Entre augmentation spectaculaire des naissances après la Seconde Guerre mondiale, diversification des structures familiales et vieillissement progressif de la population, les transformations démographiques françaises dessinent les contours d’une société en mutation. Alors que la fécondité s’érode lentement et que les générations nombreuses du baby-boom atteignent les âges avancés, la France s’apprête à relever de nouveaux défis.

Le vieillissement de la population qui nous attend sera rapide et important. Pour en comprendre les mécanismes démographiques, il faut remonter près d’un siècle en arrière et analyser les composantes du mouvement de la population : naissances, décès et solde migratoire 1.

Le vieillissement de la population

On définit le vieillissement d’une population comme l’augmentation de la proportion d’habitants dont l’âge dépasse une certaine limite. En définissant la longévité comme la capacité à mourir tard, plus la longévité est élevée, plus les décès ont lieu à des âges élevés et plus le vieillissement est prononcé.

D’un point de vue dynamique, la structure par âges d’une population dépend surtout du taux de croissance de la population : une population qui croît est jeune, une population qui décroît est âgée. La figure 1 compare trois populations avec la même loi de mortalité (les mêmes risques de décéder selon le sexe et l’âge), selon que la population augmente de ? % par an, est constante ou diminue de 1 % par an. Les populations sont décrites par des pyramides des âges, hommes à gauche et femmes à droite, nouveau-nés en bas et personnes âgées en haut.

Les courbes bleues représentent les effectifs à chaque âge, et les courbes jaunes, les naissances passées. On voit que la pyramide des âges est contrainte par les naissances : à gauche la population augmente, comme le font les naissances ; à droite la population et les naissances diminuent d’année en année. Ces taux de changement sont élevés, plus ou moins 1 % par an, soit un doublement ou une diminution de moitié (des naissances, des décès et de la population stable) en soixante-dix ans, mais le principe est important : des naissances nombreuses rajeunissent la population d’abord parce qu’elles augmentent la taille de la population. Il en va de même pour la mortalité : jusqu’à récemment, la mortalité infantile était importante et la baisse de la mortalité contribuait à rajeunir la population, car elle se traduisait par une baisse des décès à tous les âges, y compris des jeunes enfants. Aujourd›hui, la mortalité est très faible avant 60 ans et la baisse de la mortalité n’a plus qu’un effet statique d’augmentation du vieillissement, sans effet sur la croissance à long terme.

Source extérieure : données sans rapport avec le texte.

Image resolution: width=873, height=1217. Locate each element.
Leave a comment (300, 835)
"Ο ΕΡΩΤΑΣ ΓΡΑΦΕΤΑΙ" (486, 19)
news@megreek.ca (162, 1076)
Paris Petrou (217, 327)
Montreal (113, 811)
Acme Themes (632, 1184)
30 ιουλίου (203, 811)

Enfin, le solde migratoire, dernière composante des mouvements de la population, modifie également la structure par âges, de la population : si les immigrants (ceux qui arrivent dans la population) sont âgés, ou si les émigrants (ceux qui quittent la population) sont jeunes, cela accroît le vieillissement. En France, c’est l’inverse qui se produit : le solde migratoire, différence entre les entrées et les sorties du territoire, est positif aux âges jeunes. Par ailleurs, plus le solde migratoire est important, plus la population croît : les immigrants vieillissent mais ils font également des enfants. Au total, les migrations freinent le vieillissement en France.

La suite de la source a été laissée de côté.